There is a dire need for an analysis on the effect of gender in mental health and a systemic change of these discriminations and ideologies. We fail to recognize the differences women and men experience in their mental health, and we continue to place restrictions on their needs.

Mental health is highly stigmatized for both males and females, and until there is systemic change, and discrimination is eradicated, mental health issues will only become more prominent for women. Until we have reached equality, those coping with mental illness will be stereotyped as weak for having a mental health disorder.

Mental health should not be something that renders people less than, or weak. It should also not be something that facilitates discrimination or enables hatred. My belief is that mental health should bring us together, and create a safe and inclusive space where our differences unite us, not separate us.

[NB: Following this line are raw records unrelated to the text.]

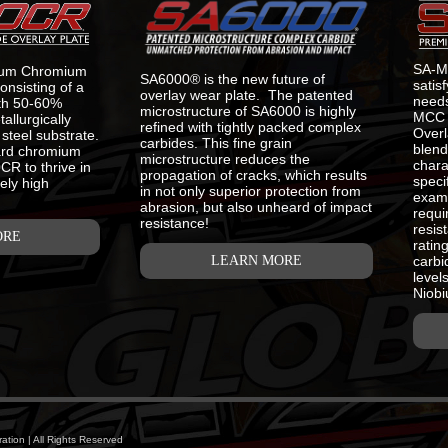
SA-
ium Chromium
SA6000® is the new future of
satis
onsisting of a
overlay wear plate. The patented
needs
ith 50-60%
microstructure of SA6000 is highly
MCC 
llurgically
refined with tightly packed complex
Overl
steel substrate.
carbides. This fine grain
blend
ard chromium
microstructure reduces the
chara
R to thrive in
propagation of cracks, which results
speci
ely high
in not only superior protection from
examp
abrasion, but also unheard of impact
requi
resistance!
resis
ORE
ratin
LEARN MORE
carbi
level
Niobi
tion | All Rights Reserved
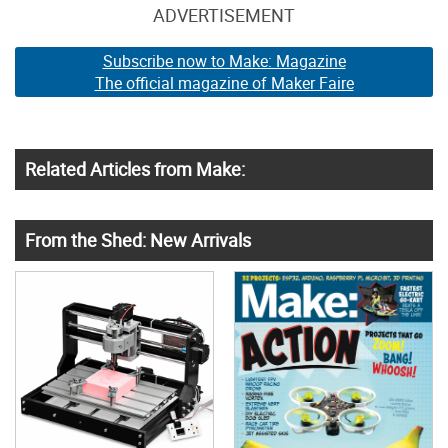
ADVERTISEMENT
Subscribe now to Make: Magazine
The official magazine of Maker Faire
Related Articles from Make:
From the Shed: New Arrivals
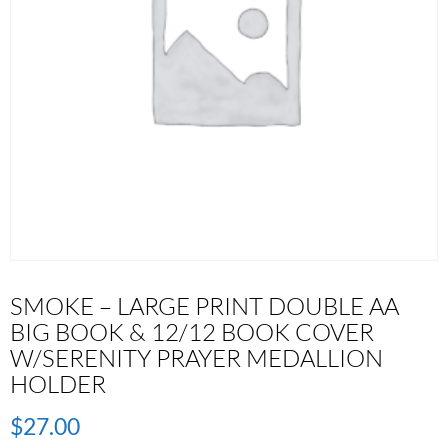
SMOKE – LARGE PRINT DOUBLE AA
BIG BOOK & 12/12 BOOK COVER
W/SERENITY PRAYER MEDALLION
HOLDER
$
27.00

Read this article for more information.

How can I help?

  • Doing research on men’s and women’s mental health
  • Doing research on how to be gender inclusive in mental health
  • Talk about your feelings to someone you trust, don’t bottle them up
  • Support your friends, and try to empathize with them
  • Asking them directly how you can support
  • Actively listening
  • Don’t be judgmental, and be open
  • Helping them seek out resources


About the Author

My name is Shelby Dumont, I am a second year university student at the University of Alberta. I began my studies last year with my studies focused on psychology. I have also taken some healthcare classes, helping me find my true interest in politics and equality. I am majoring in political science, with a minor in women’s and gender studies. After I graduate, I hope to work in policy and human rights. My pronouns are she/her. Some of my hobbies include listening to and creating music, meditating, and binging Netflix.
I wanted to join WEW because I believe that positivity and empowerment will in turn create positive change. I was interested in the blog writing committee specifically because I also believe in the power of words. Having a platform to shed light on a plethora of social justice issues is a great tool to raise awareness and practise inclusivity. By being able to articulate my thoughts and opinions, I am hoping to provide information for others to be able to form their own opinions as well. I have been writing for as long as I can remember. I’ve always loved to create new worlds through my words and thoughts, and I am grateful for the opportunity for my ideas to be able to impact the real world. My hope is that by reading and learning, the world will become more accepting and accommodating. Being open and honest can influence others to do the same, and share their stories and points of view, which I think is crucial to social justice.